Lo sabía con certeza, pues esas personas que las retenían carecían de compasión,
ni conocían en su existencia de bondad alguna.
Abusarían de
ellas y luego, para no dejar testigo alguno, las matarían. Sí, ese era el
destino que esperaba a quien cayese en sus malvadas manos.
Tal vez el
temblor que sentía en su cuerpo no fuese tan solo frio, sino el miedo que la
acompañaba, el puro terror de esperar lo inevitable. No vería un nuevo
amanecer.
Sintió el
ruido de los vidrios rotos, frotándose entre si en su bolsillo. El espejo, que
sus padres le habían regalado en su reciente cumpleaños, estaba desecho. En
aquel momento, era lo que mas le dolía de aquella situación. Era un regalo
caro, para el que habían ahorrado durante todo un año. Deseaban darle una
sorpresa.

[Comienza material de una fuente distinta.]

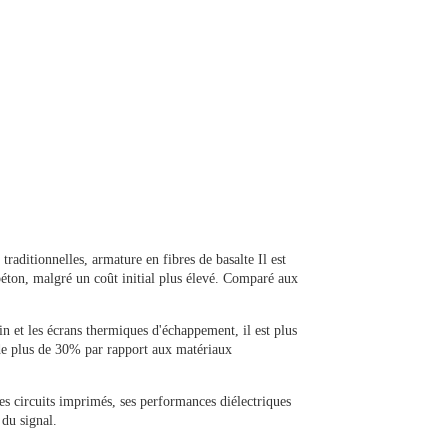
traditionnelles,
armature en fibres de basalte
Il est
 béton, malgré un coût initial plus élevé. Comparé aux
n et les écrans thermiques d'échappement, il est plus
de plus de
30%
par rapport aux matériaux
 circuits imprimés, ses performances diélectriques
 du signal.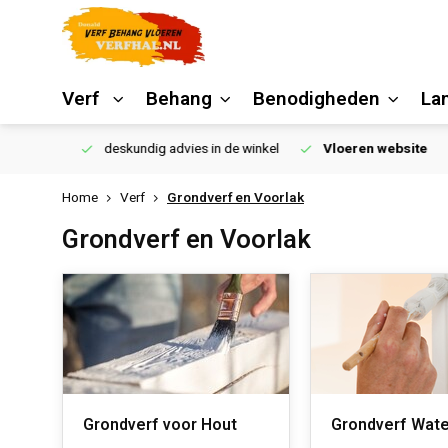
Verf
Behang
Benodigheden
La
€250,00
deskundig advies in de winkel
Vloeren website
Home
Verf
Grondverf en Voorlak
Grondverf en Voorlak
Grondverf voor Hout
Grondverf Wate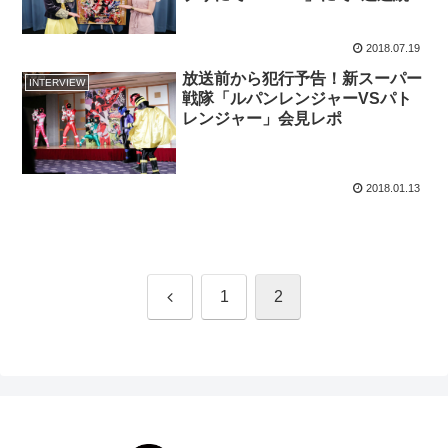
信
2018.07.19
放送前から犯行予告！新スーパー
INTERVIEW
戦隊「ルパンレンジャーVSパト
レンジャー」会見レポ
2018.01.13
前
1
2
へ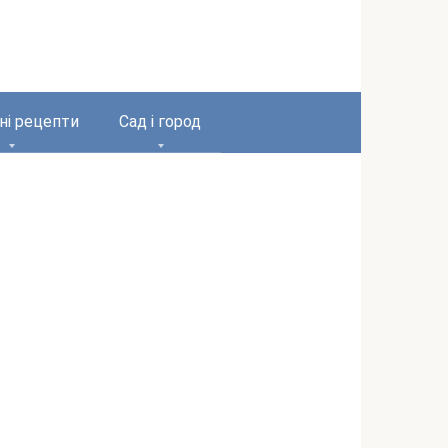
ні рецепти
Сад і город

Un artículo de lujo, que nadie en la aldea poseía hasta ese momento.
Ahora, estaba destrozado
como su corazón, desgarrado por la cruda realidad que la envolvía. En el otro
bolsillo, la flor seca que siempre le acompañaba. Una bonita amapola que su
madre, en un día soleado de verano, le había regalado y enseñado a conservarla
envuelta en tela. Y con ella, el recuerdo de aquellos días felices.
Cogió uno de
esos vidrios, mirando su cara maltrecha, amoratada por los golpes y la angustia
de aquel instante. No pudo percibir, había llegado su hora.
Los pedazos
del espejo cayeron al suelo, mientras la arrastraban, entre gritos y pataleos, un
grupo de fornidos hombres. La otra muchacha la miraba, mientras la sostenían de
igual forma. Le sonrió con calidez en medio de aquella violencia, como si el
resto del mundo ya no importase, sin comprender muy bien la razón de ello.
La extraña joven
respondió de inmediato, con una sonrisa deslumbrante. Los hombres ya no podían
arrastrarlas, como si su peso se hubiera incrementando de repente o algo en el
suelo les hubiese enganchado.
Tiraron de
ellas, pero era imposible moverlas. Clavadas a la superficie de hierba,
sintieron tiraban de sus cuerpos en dirección contraria, liberando de sus
captores y alejándolas de ellos.
Los hombres
empezaron a chillar y desesperados, desistieron de recuperar a las dos mujeres.
Algo les había traspasado el calzado y horadaba sus piernas, subiendo dentro de
sus cuerpos. Apenas tuvieron tiempo de darse cuenta era su fin, cuando unas
gruesas ramas salieron por bocas y oídos, hicieron saltar sus ojos y explotar los
cráneos, transformando en las copas de unos frondosos árboles, que en un primer
momento se mostraron tortuosos y retorcidos, convirtiéndose después en unos más
del bosque que las rodeaba.
Los ojos de su
compañera estallaron como dos soles, con un fuego verde e inmortal que la sorprendió.
Aun así no estaba asustada, ni se sentía amenazada por esa presencia. Poseía la
virtud de ofrecerle una calma que nunca había sentido. Una fuerza desconocida,
pura y neutral, que había decidido dejar de serlo.
La ayudó a
levantarse, acercándose hasta ella, con tímidos pasos. Con una sonrisa perpetua,
alzó uno de sus brazos y un largo dedo rozó la frente de la rescatada muchacha.
—Vivirás
muchas gratas primaveras y serás muy fértil. Ese es mi mejor regalo —dijo la
criatura, cuya piel era tan verde como la mas exuberante naturaleza, con sus
cabellos, antaño castaños, volviéndose pequeñas ramitas de las que graciosas
hojas, de diminuto tamaño, colgaban de forma aleatoria.
Ya no llevaba
ropa alguna, convirtiéndose en una mujer del bosque que la joven aldeana
reconoció de inmediato, de entre los mitos que contaban los habitantes de las
lindes de aquellas desconocidas espesuras.
La más sabia
de las dríadas se dio la vuelta y le señaló una senda que antes no existía,
para volver a casa, compartiendo esa sonrisa cómplice que nunca moriría. La de
una eterna primavera floreciendo siempre dentro de su corazón.